NARCOTRAFICO: LA GUERRA PERDIDA
El bárbaro asesinato de tres agentes de la Fiscalía Especial de Atención a Delitos contra la Salud (FEADS), cuyos cadáveres fueron abandonados en la carretera que va de Mexicali a Tijuana, tiene todos los rasgos de un crimen ideado y ejecutado por las organizaciones del narcotráfico, y parece incluso un claro y brutal gesto de desafío de éstas hacia las autoridades federales.
El antecedente inmediato, en este sentido, sería el atentado sufrido por Cuauhtémoc Herrera Suástegui -ex funcionario de la Procuraduría General de la República y sospechoso de haber vendido protección al extinto Amado Carrillo y de haber vendido información al ex gobernador quintanarroense Mario Villanueva, actualmente prófugo-, hace unas semanas en el centro de la capital de la República. Días antes, también en la capital, fue asesinado Gustavo Gálvez Reyes, abogado defensor de Jesús Labra, quien fue arrestado el 11 de marzo y acusado de ser el cerebro financiero de los hermanos Arellano Félix.

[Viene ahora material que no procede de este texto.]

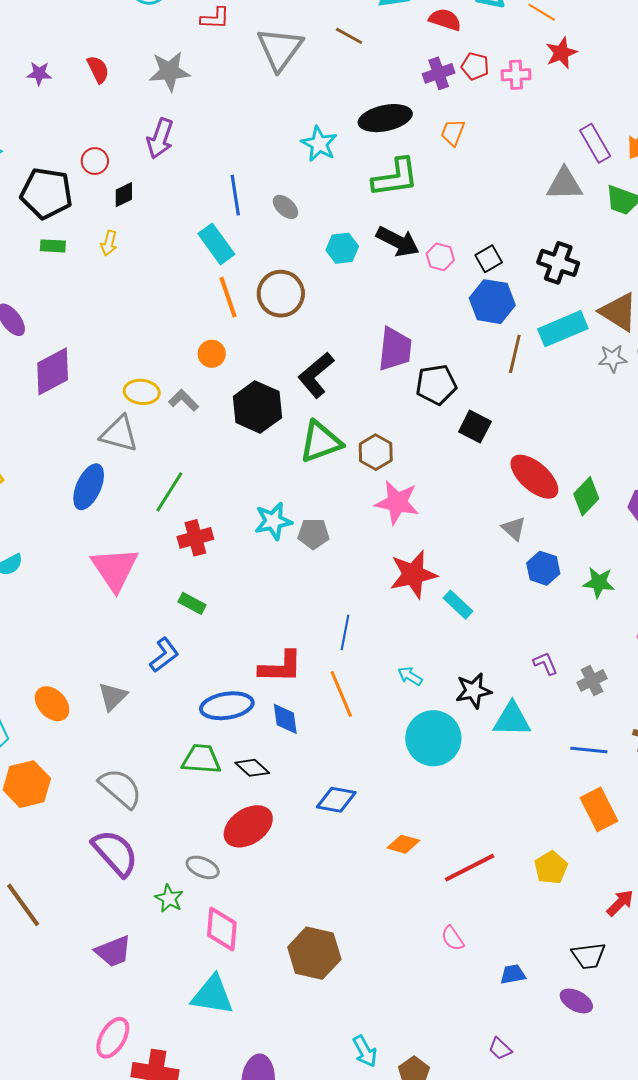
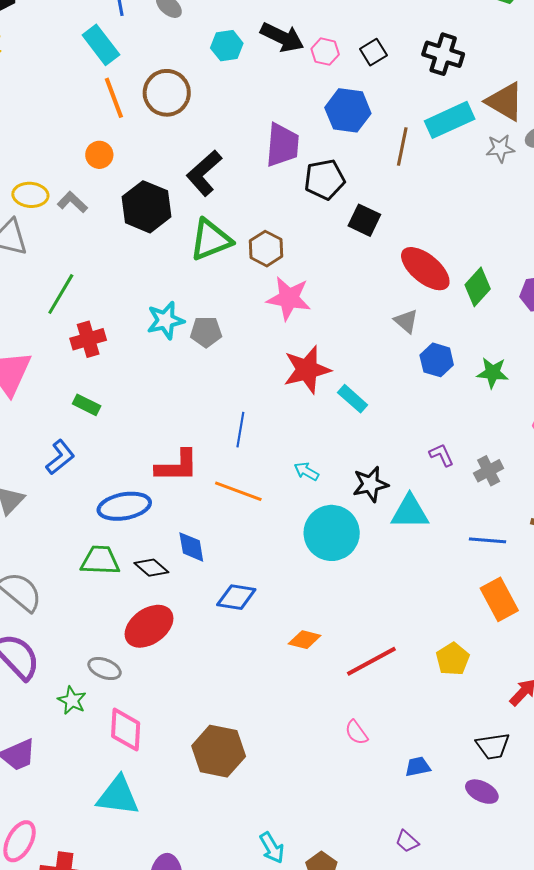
blue hexagon: (492, 302) -> (348, 110), moved
orange line: (341, 694) -> (238, 491), turned -45
blue diamond: (285, 719) -> (191, 547), moved

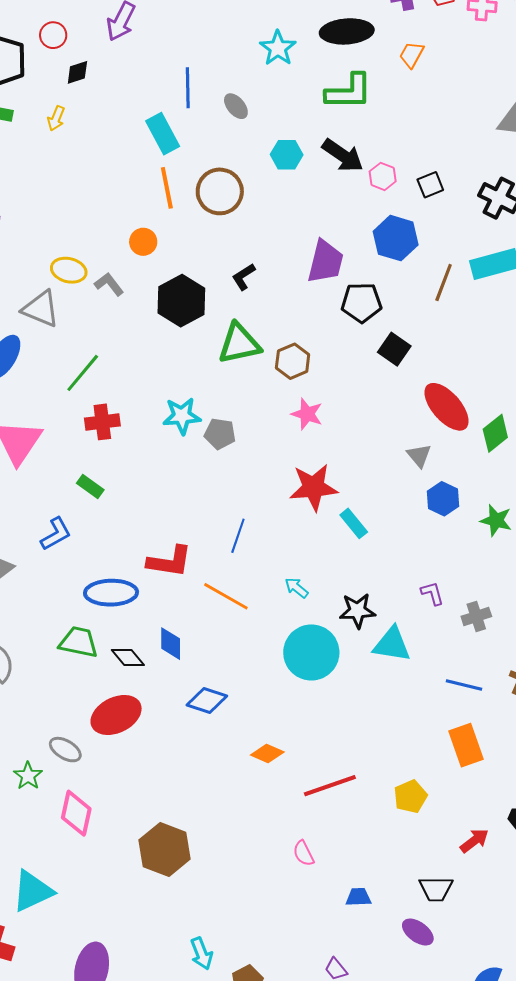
black L-shape: (204, 173) -> (244, 277), size x0.6
pink star: (289, 298) -> (307, 414), size x0.7
cyan triangle: (118, 796) -> (32, 891), moved, turned -42

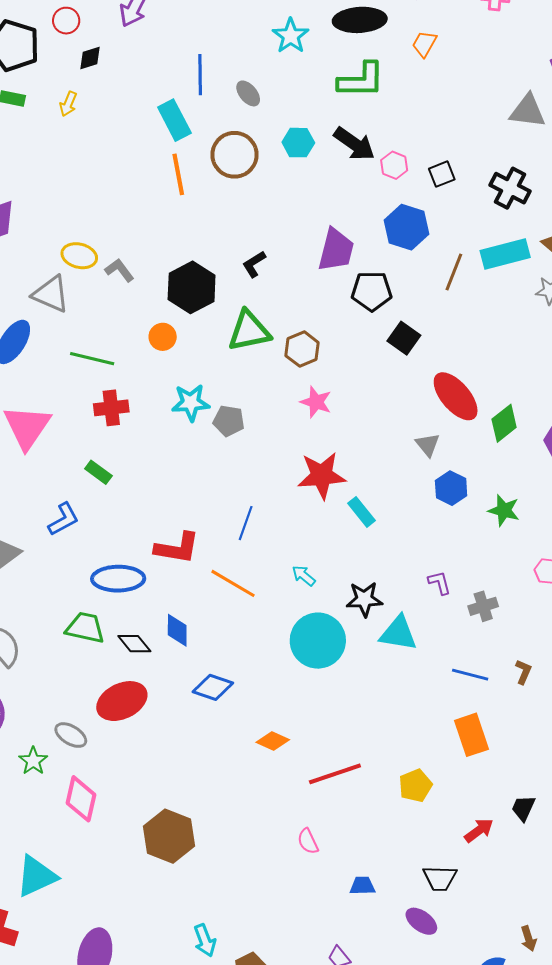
brown circle: (220, 191) -> (234, 155), moved
orange circle: (143, 242) -> (163, 337), moved
green line: (83, 373) -> (92, 359), turned 63

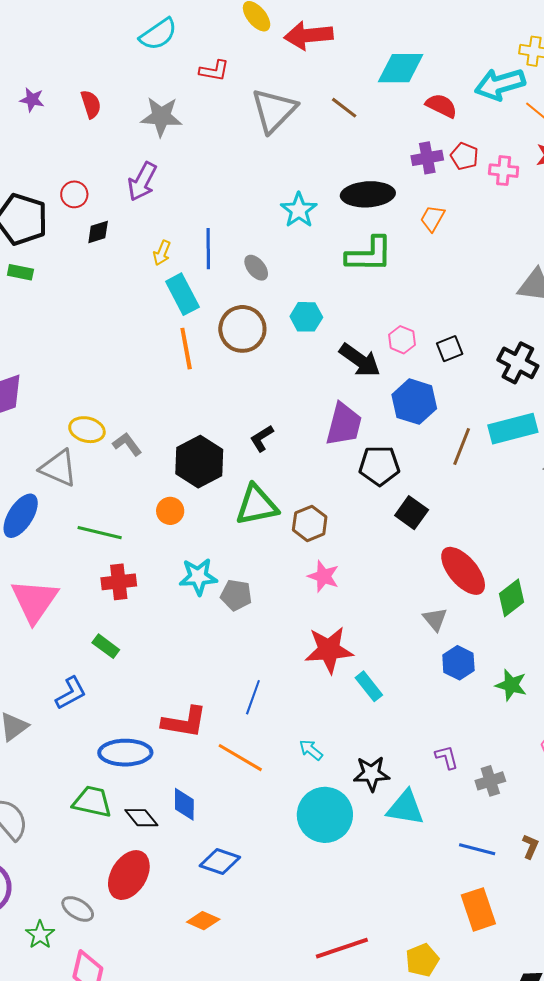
yellow arrow: (68, 104) -> (162, 253), moved
black arrow: (354, 144) -> (360, 360), moved
red ellipse: (122, 701) -> (129, 875), turned -33
orange diamond: (273, 741) -> (203, 921), moved

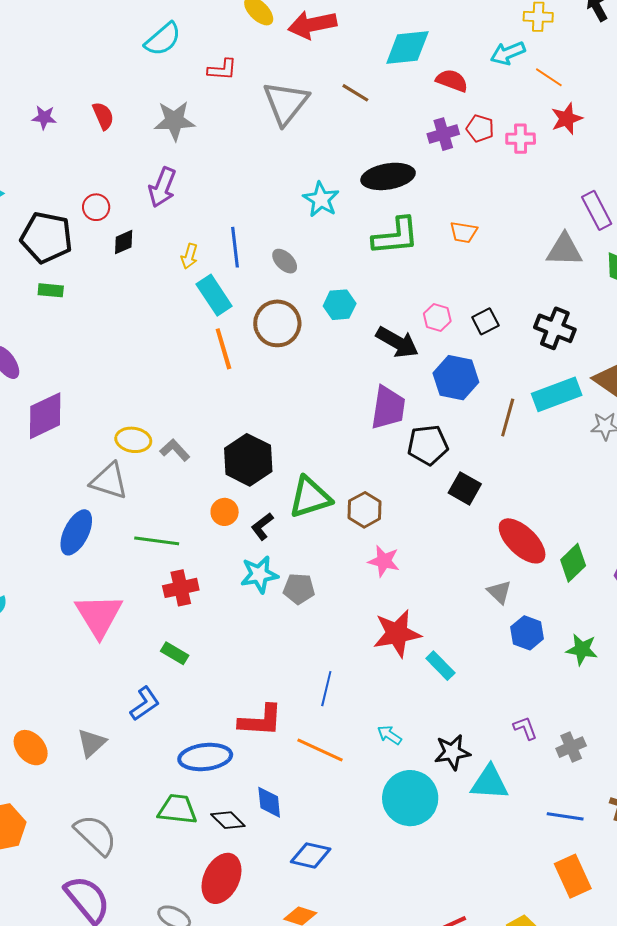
cyan arrow: (500, 84) -> (508, 53), size x0.7
orange trapezoid: (433, 218) -> (464, 232), moved, turned -104
black L-shape: (262, 438) -> (262, 526), moved

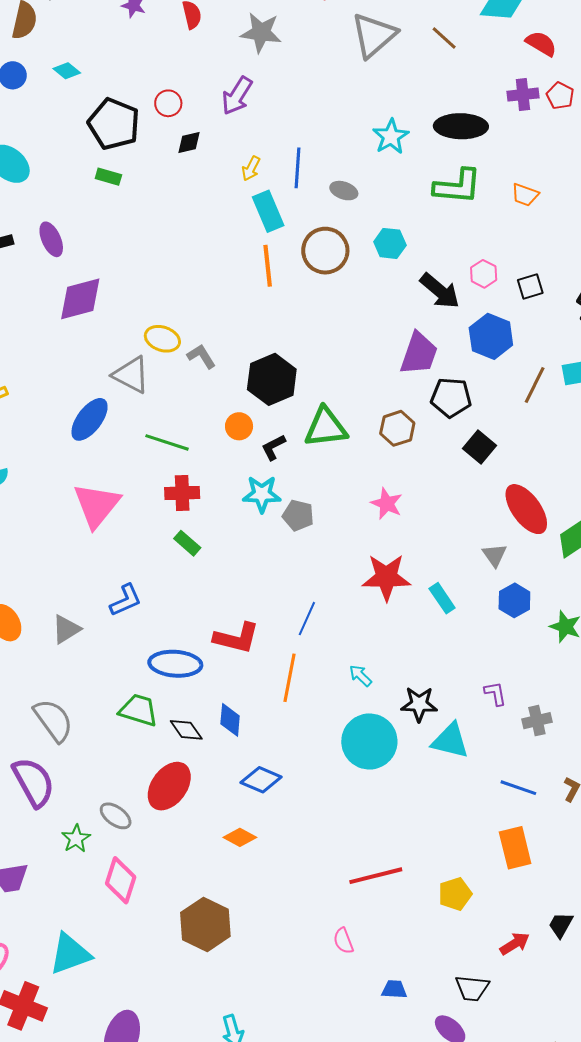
gray ellipse: (285, 261) -> (344, 191), turned -36
brown hexagon: (365, 510) -> (397, 428), moved
green rectangle: (175, 653) -> (187, 543), moved
cyan rectangle: (440, 666) -> (442, 598), moved
orange line: (320, 750) -> (289, 678), turned 66

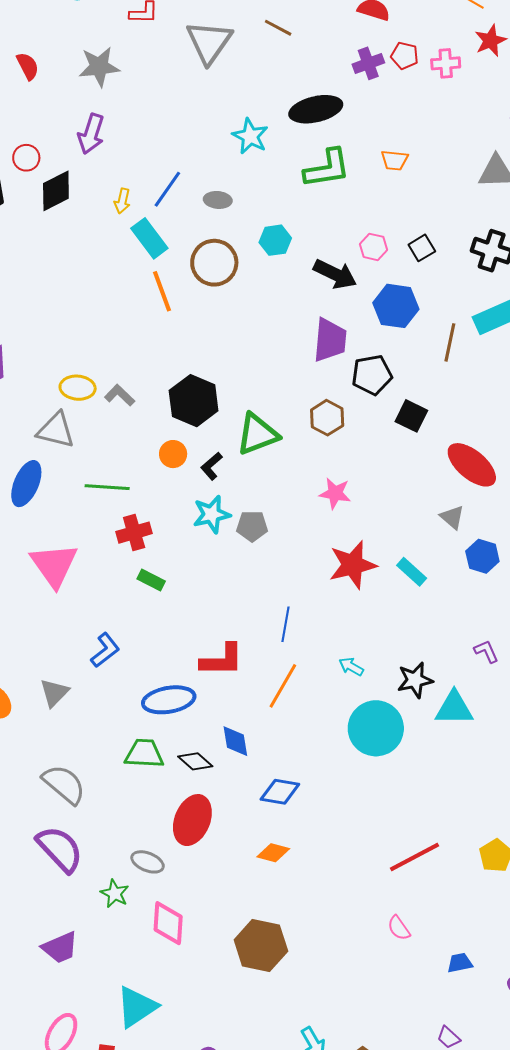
black diamond: (189, 143) -> (56, 191), size x1.6
blue line: (298, 168) -> (167, 189), turned 45
orange line: (289, 678) -> (283, 686), turned 33

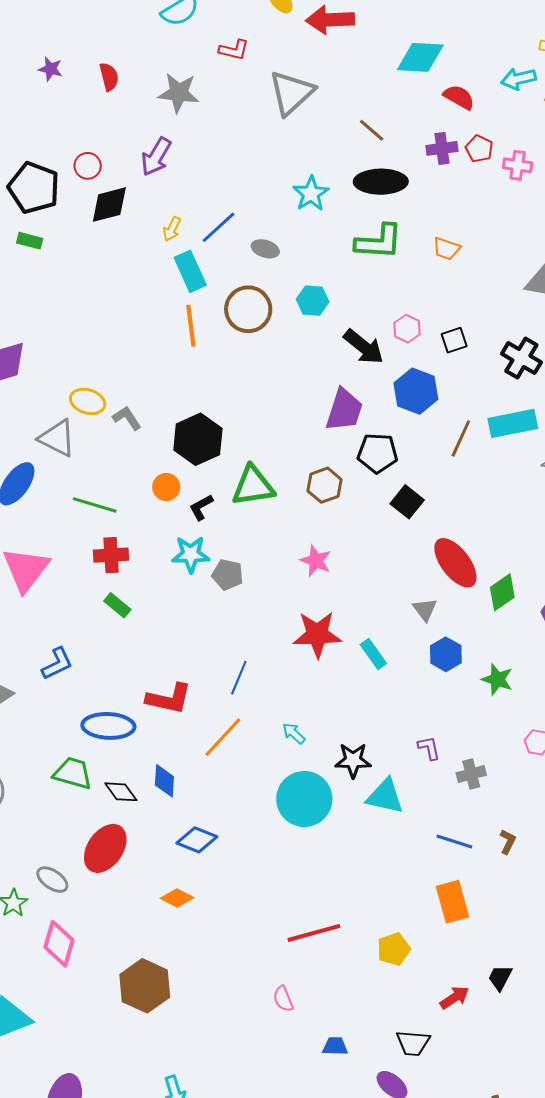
brown line: (278, 28) -> (372, 130), moved

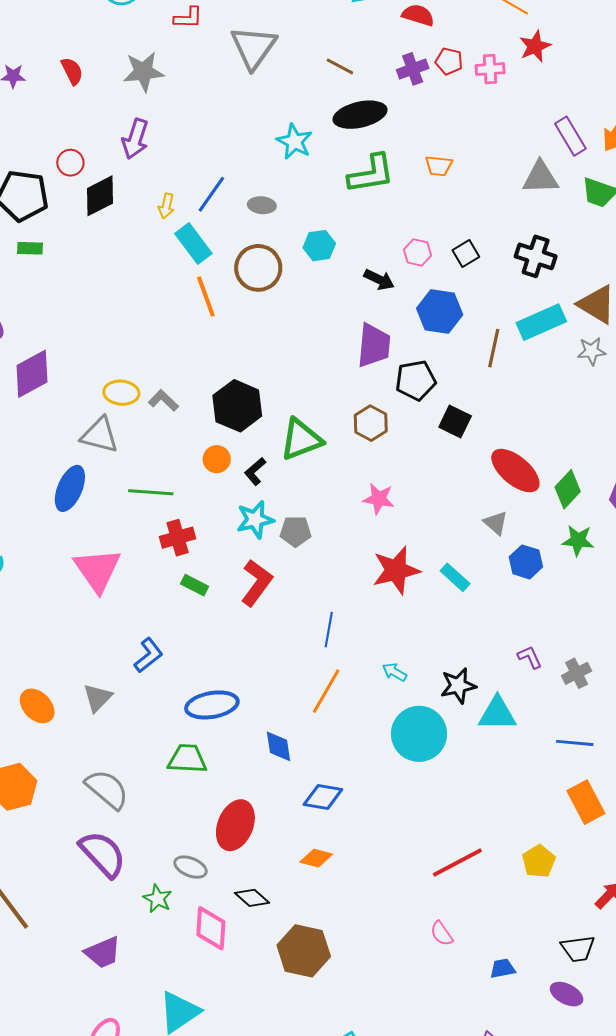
black arrow: (364, 347) -> (379, 280), size x0.7
green star: (497, 679) -> (578, 540), moved
red L-shape: (169, 699) -> (257, 583), moved, turned -54
black diamond: (121, 792) -> (252, 898), moved

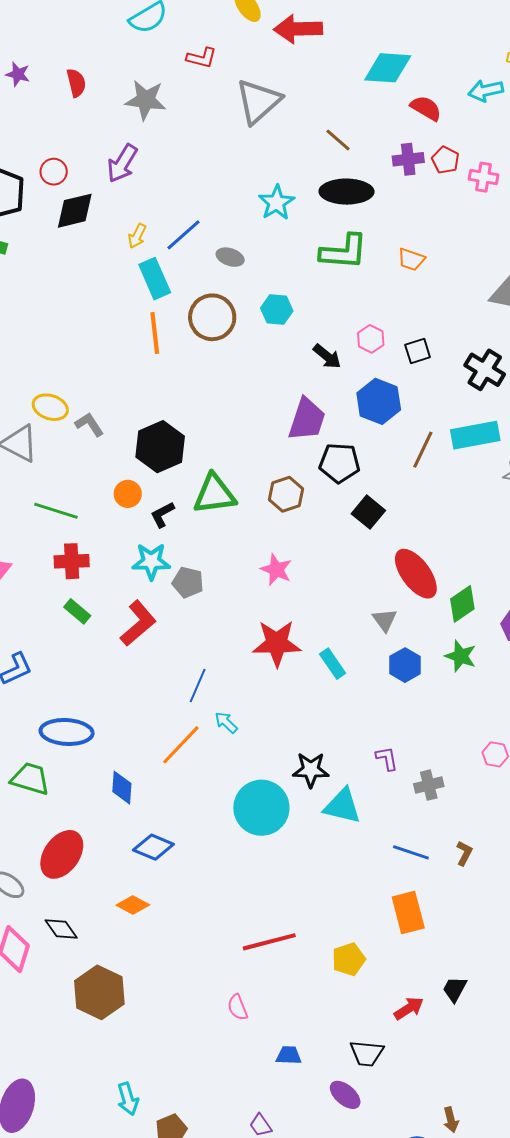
cyan arrow: (395, 672) -> (226, 722), moved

Vista en una perspectiva general, esta agresiva y renovada beligerancia del narcotráfico muestra el fracaso de una estrategia de lucha contra las drogas que sucumbe por efecto de su propia lógica. En efecto, la intensificación de los esfuerzos policiales y militares contra las corporaciones delictivas dedicadas a la producción, el trasiego y la venta de estupefacientes puede multiplicar los obstáculos para que las drogas recorran el ciclo que pasa por la siembra y la cosecha de sustancias primarias, procesamiento y refinación, transporte y distribución final entre los consumidores; tales obstáculos encarecen los precios de los narcóticos ilícitos y con ello se incrementan las ganancias de los traficantes, los cuales adquieren, por esta vía, mayor capacidad operativa y mayor poder de corrupción e infiltración de los aparatos encargados de combatirlos.
El círculo vicioso referido -el narcotráfico que se fortalece como consecuencia de los esfuerzos para reprimirlo y erradicarlo- no es, ciertamente, un fenómeno exclusivo de nuestro país, sino que se desarrolla desde hace décadas y de manera trágica en todo el escenario continental. Las políticas antidrogas más delirantes, impulsadas o impuestas desde Washington en los tiempos de la era Reagan-Bush, parecen haberse convertido en una inercia gubernamental en las naciones latinoamericanas, en un lugar común pernicioso y contraproducente pero que nadie, o casi nadie, cuestiona desde el interior de las administraciones públicas.
Paradójicamente, la clase política estadunidense, con toda su hipocresía a cuestas, es perfectamente consciente de la inoperancia de tales estrategias: en la experiencia histórica del país vecino existe la referencia de la ley seca, que en los años veinte fortaleció y nutrió a las mafias que producían, importaban y distribuían bebidas alcohólicas en forma clandestina.
Sucesos como el triple homicidio perpetrado ayer en Baja California tendrían que sensibilizar a los grupos gobernantes sobre la improcedencia manifiesta de la actual política antidrogas y conducir a esfuerzos políticos y diplomáticos orientados a reorientarla de manera concertada hacia la despenalización y la formulación de campañas sociales, educativas y sanitarias que prevengan y contrarresten las adicciones. En un escenario así, los cárteles se desintegrarían por sí mismos y la criminalidad asociada al negocio de las drogas perdería su razón de ser.